* [Work request]
This exercise requires an exact copy of each line from the one containing "Google Drive und Salesforce CRM" down to the last line below.

Start of Material for the task

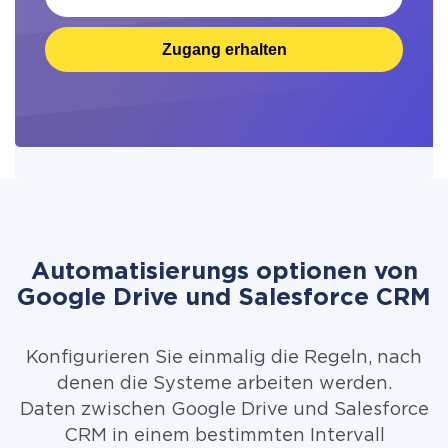
Zugang erhalten
Automatisierungs optionen von
Google Drive und Salesforce CRM
Konfigurieren Sie einmalig die Regeln, nach
denen die Systeme arbeiten werden.
Daten zwischen Google Drive und Salesforce
CRM in einem bestimmten Intervall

End of Material for the task

* [Answer space]
Google Drive und Salesforce CRM
Konfigurieren Sie einmalig die Regeln, nach
denen die Systeme arbeiten werden.
Daten zwischen Google Drive und Salesforce
CRM in einem bestimmten Intervall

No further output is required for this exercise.